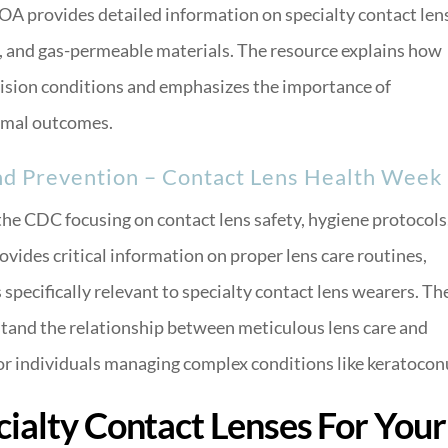
AOA provides detailed information on specialty contact len
, and gas-permeable materials. The resource explains how
ision conditions and emphasizes the importance of
timal outcomes.
nd Prevention – Contact Lens Health Week
he CDC focusing on contact lens safety, hygiene protocols
vides critical information on proper lens care routines,
specifically relevant to specialty contact lens wearers. Th
and the relationship between meticulous lens care and
for individuals managing complex conditions like keratocon
ialty Contact Lenses For Your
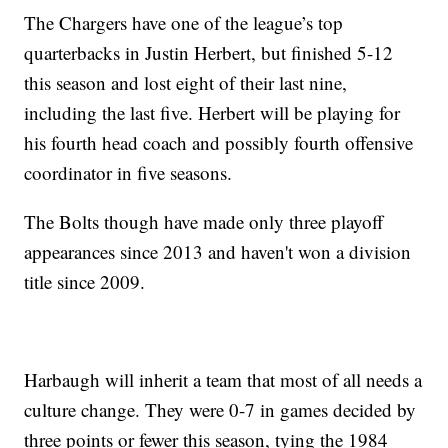
The Chargers have one of the league’s top
quarterbacks in Justin Herbert, but finished 5-12
this season and lost eight of their last nine,
including the last five. Herbert will be playing for
his fourth head coach and possibly fourth offensive
coordinator in five seasons.
The Bolts though have made only three playoff
appearances since 2013 and haven't won a division
title since 2009.
Harbaugh will inherit a team that most of all needs a
culture change. They were 0-7 in games decided by
three points or fewer this season, tying the 1984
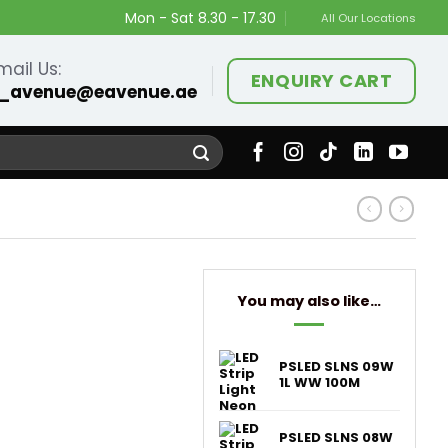
Mon - Sat 8.30 - 17.30
All Our Locations
mail Us:
ENQUIRY CART
_avenue@eavenue.ae
You may also like…
PSLED SLNS 09W
1L WW 100M
PSLED SLNS 08W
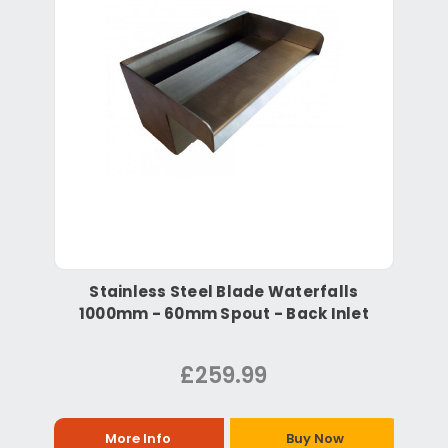
Stainless Steel Blade Waterfalls
1000mm - 60mm Spout - Back Inlet
£259.99
More Info
Buy Now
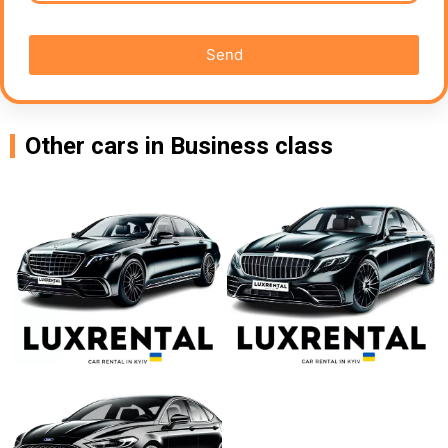
Send
Other cars in Business class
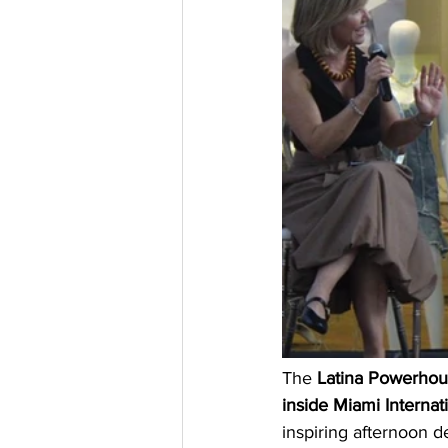
The 
Latina Powerhous
inside Miami Internat
inspiring afternoon d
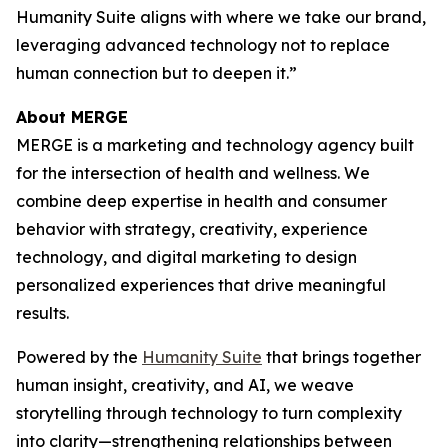
Hum
a
n
i
ty Suite aligns with where we take our brand,
leveraging advanced technology not to replace
human connection but to deepen it.”
About MERGE
MERGE is a marketing and technology agency built
for the intersection of health and wellness. We
combine deep expertise in health and consumer
behavior with strategy, creativity, experience
technology, and digital marketing to design
personalized experiences that drive meaningful
results.
Powered by the
Hum
a
n
i
ty Suite
that brings together
human insight, creativity, and AI, we weave
storytelling through technology to turn complexity
into clarity—strengthening relationships between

========================

:: EXERCISE BRIEF ::
Check each line above for the string "since", then copy the ones that have it.

:: EXERCISE OUTPUT ::
appearances since 2013 and haven't won a division
title since 2009.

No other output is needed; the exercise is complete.